Сэр Клевердон выразительным жестом бросил на стол свои бумаги.
— У меня больше нет вопросов, — пробормотал Эммонс. Судья вперил взгляд в Эдвина и произнес голосом, скрипевшим как палая осенняя листва под подошвами башмаков:
— Если вам когда-нибудь еще случится давать показания в суде, настоятельно рекомендую вам проявить большую наблюдательность, а также излагать свои мысли более связно и членораздельно. Сегодня вы сначала обрисовали покойную в розовых тонах, как совершенно безобидную особу, но затем, в процессе перекрестного допроса, дали столь противоположное описание ее характера, что трудно не заподозрить вас в заведомом намерении исказить истину с самого начала. Я не думаю, что это так, поскольку очевидно: вы человек, не привыкший давать показания в суде, и искренне верите, будто каждый имеет право на истолкование сомнений в его пользу. Но одно дело толкование сомнений и совсем другое — абсолютная слепота к фактам. Она приводит к даче показаний, чреватых судебной ошибкой, если они не будут подвергнуты анализу самыми строгими методами, принятыми в системе нашего судопроизводства. Я призываю вас подумать как следует над моими словами, ибо ваши сегодняшние показания были самыми путаными и самыми нелогичными из всех, какие мне довелось выслушать за время работы в суде. Прошу следующего свидетеля!

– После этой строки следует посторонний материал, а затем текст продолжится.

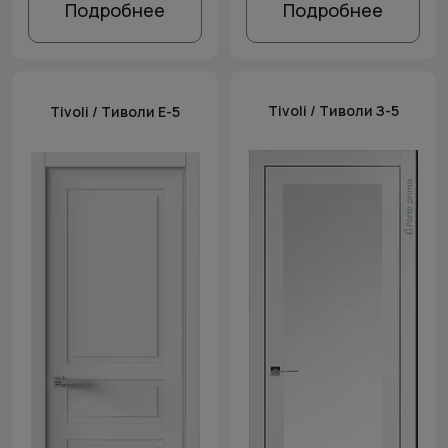
Подробнее
Подробнее
Tivoli / Тиволи З-5
Tivoli / Тиволи Е-5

Эдвин, конечно же, не был главным свидетелем. Сестра Эхоу, не выдержав повторного допроса, призналась, что алиби подсудимого было вымышленным. Грузовик опоздал к месту назначения более чем на двадцать четыре часа, а полиция обнаружила письма и отпечатки пальцев, которые в конечном счете и отправили Эхоу в тюрьму до конца дней.